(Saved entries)
========================================================================

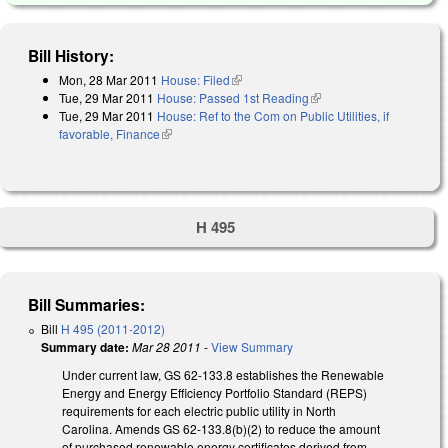
Bill History:
Mon, 28 Mar 2011
House: Filed
(link is external)
Tue, 29 Mar 2011
House: Passed 1st Reading
(link is external)
Tue, 29 Mar 2011
House: Ref to the Com on Public Utilities, if
favorable, Finance
(link is external)
H 495
Bill Summaries:
Bill
H 495 (2011-2012)
Summary date:
Mar 28 2011
-
View Summary
Under current law, GS 62-133.8 establishes the Renewable
Energy and Energy Efficiency Portfolio Standard (REPS)
requirements for each electric public utility in North
Carolina. Amends GS 62-133.8(b)(2) to reduce the amount
of purchased renewable energy certificates derived from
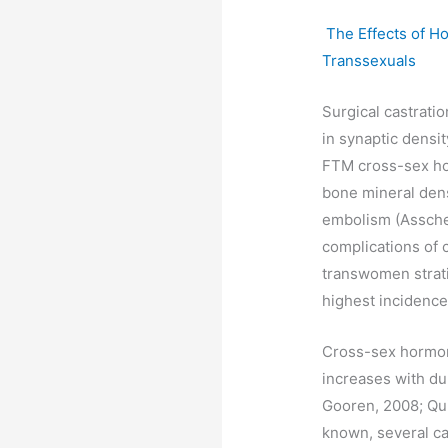
The Effects of H
Transsexuals
Surgical castratio
in synaptic densi
FTM cross-sex hor
bone mineral den
embolism (Asschem
complications of 
transwomen stratif
highest incidence 
Cross-sex hormone
increases with du
Gooren, 2008; Qui
known, several cas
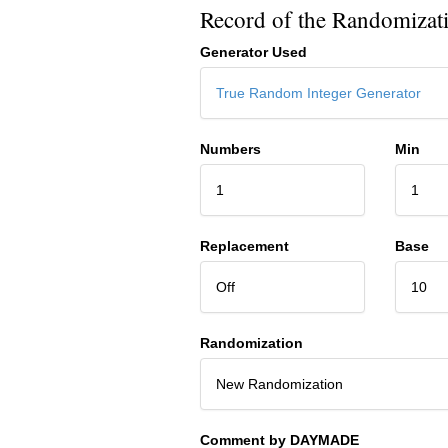
Record of the Randomizat
Generator Used
True Random Integer Generator
Numbers
Min
1
1
Replacement
Base
Off
10
Randomization
New Randomization
Comment by DAYMADE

========================================================================

The records above should be output exactly, but without any of their pictures.

Bill History:
Mon, 28 Mar 2011
House: Filed
(link is external)
Tue, 29 Mar 2011
House: Passed 1st Reading
(link is external)
Tue, 29 Mar 2011
House: Ref to the Com on Public Utilities, if
favorable, Finance
(link is external)
H 495
Bill Summaries:
Bill
H 495 (2011-2012)
Summary date:
Mar 28 2011
-
View Summary
Under current law, GS 62-133.8 establishes the Renewable
Energy and Energy Efficiency Portfolio Standard (REPS)
requirements for each electric public utility in North
Carolina. Amends GS 62-133.8(b)(2) to reduce the amount
of purchased renewable energy certificates derived from
The Effects of H
Transsexuals
Surgical castratio
in synaptic densi
FTM cross-sex hor
bone mineral den
embolism (Asschem
complications of 
transwomen stratif
highest incidence 
Cross-sex hormone
increases with du
Gooren, 2008; Qui
known, several cas
Record of the Randomizat
Generator Used
True Random Integer Generator
Numbers
Min
1
1
Replacement
Base
Off
10
Randomization
New Randomization
Comment by DAYMADE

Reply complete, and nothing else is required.